Over-Thinking Children's Television, vol. 2

Anyone who has watched even a single episode of Dora the Explorer can agree that Swiper the fox is a total douche. It isn't enough that he's always stealing things; he has to just casually throw them away, rather than scurrying off with his ill-gotten goods or maybe doing something useful with them. But then he's got this, I don't know, pervasive developmental disorder or something, where if you tell him three times not to rob you, he won't. Maybe it's like a mild avoidant personality disorder. I don't know... what do I look like, Frasier?

There's one episode of Dora that displays a moral ambiguity that I'm not comfortable with. Dora and Boots have a hankerin' for some blueberries, and rather than simply going back to Dora's house, or say, a grocery store, and getting some more blueberries, they decide to go to Blueberry Hill and pick some. Aside from the obvious insecticide-related concerns related to the consumption of unwashed fruit picked from random shrubbery, their scheme has a slight kink: Swiper lives on Blueberry Hill.

Of course, Dora and Boots are all worried that Swiper may come out and swipe "their" blueberries. The whole time, they're all "keep an eye out for that sneaky fox" and "he's always trying to swipe our stuff." I have some news for you two: You're tresspassing. You got the munchies, and suddenly it's okay to go stamping around Swiper's house and steal the berries he has lovingly cultivated all season? Selling those blueberries is the only way Swiper's able to pay his rent.
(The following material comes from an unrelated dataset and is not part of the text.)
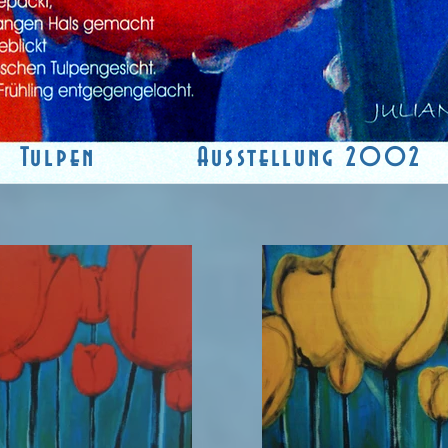
Tulpen Ausstellung 2002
Are you gonna let that klepto crash on your couch after he's been evicted? No, I didn't think so.

Oh, you're the star of the show, Dora, so you get to act on whatever selfish whim you happen to have. Nice. What's next? You and your boanthropic pal Benny gonna go down to the river and set fire to the Grumpy Old Troll's bridge so you can toast marshmallows? He lives under that bridge. Jerks.